What this task involves —
When you retype the data, keep every word exactly and include none of the pictures.

+ + + + +

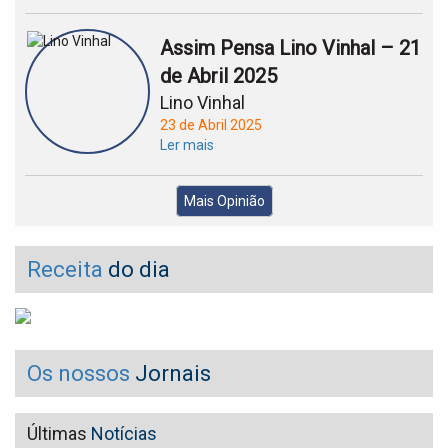
Assim Pensa Lino Vinhal – 21
de Abril 2025
Lino Vinhal
23 de Abril 2025
Ler mais
Mais Opinião
Receita
do dia
Os nossos
Jornais
Últimas
Notícias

+ + + + +

Output —
Assim Pensa Lino Vinhal – 21
de Abril 2025
Lino Vinhal
23 de Abril 2025
Ler mais
Mais Opinião
Receita
do dia
Os nossos
Jornais
Últimas
Notícias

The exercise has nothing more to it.